CALGARY - Calgary billionaire Brett Wilson has made a lot of money over the years by hedging his bets so it shouldn't be a surprise that he's not willing to say he has a firm deal in place to buy shares of the Nashville Predators.

But he did confirm Wednesday that progress has been made in his plans to invest in the NHL team.

"We have a handshake agreement but nothing in writing," Wilson told The Canadian Press.

"Normally a handshake agreement would be fine with me but in this case we still have to get NHL approval, cross-border deals done and the paperwork signed," he added.

Wilson, a co-founder of Calgary's FirstEnergy Capital Corp., originally expressed interest in investing in the Calgary Flames. He began to look elsewhere when informed that members of the current ownership group weren't willing to sell any of their interests.

Wilson has had discussions with Predators majority owner David Freeman with an eye to investing in their third professional sports franchise together.

Freeman is attempting to recoup the 27 per cent share that belonged to minority shareholder William J. (Boots) Del Biaggio III, who pleaded guilty to charges of securities fraud after using doctored financial statements to bilk a succession of investors out of US$65 million in order to sustain his lavish lifestyle and acquire a chunk of the Predators.

"David and I have done a lot of business together," said Wilson. "We have an understanding but that news has been out there for some time.

"It won't be news until everything is signed and sealed.

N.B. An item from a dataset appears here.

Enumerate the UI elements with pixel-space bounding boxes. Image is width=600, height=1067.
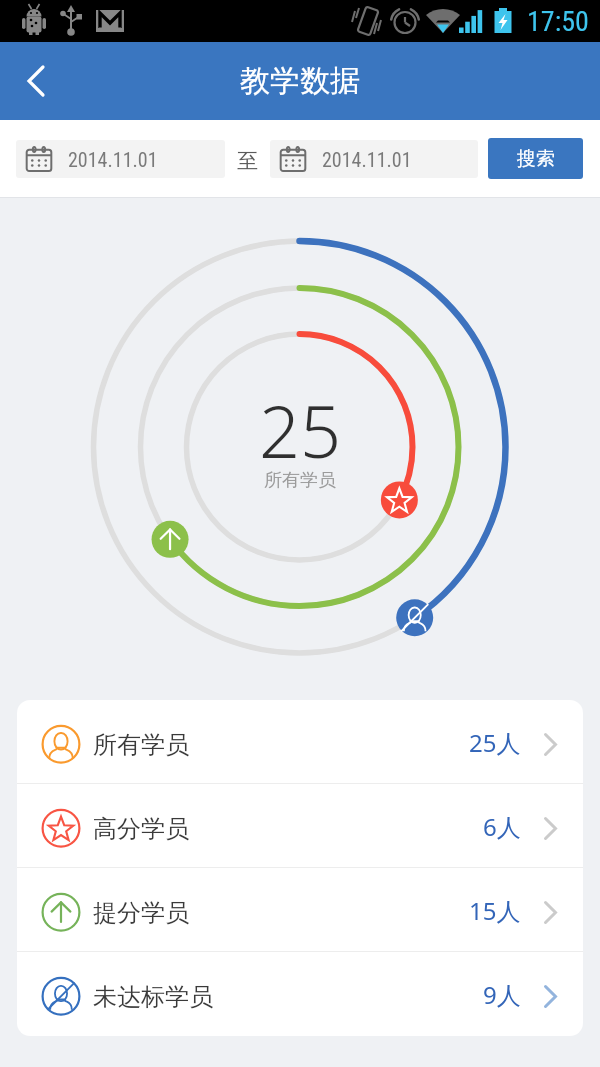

We have to get agreement first."

Wilson has had discussions with NHL commissioner Gary Bettman and his offer is being reviewed by the league. Wilson has previously said his eventual share in the Predators would be "nominal."

The 51-year-old native of North Battleford, Sask., is also a panellist on the CBC television show "Dragons' Den," which involves would-be entrepreneurs competing for financing.

He made news last October when he was identified as the largest single shareholder in the purchase of Derby County, a storied English soccer team that was bought by an international consortium that included Freeman in January 2008. The investment was worth the equivalent of C$96 million.

Wilson and Freeman also own a minor-league baseball team in Jackson, Tenn.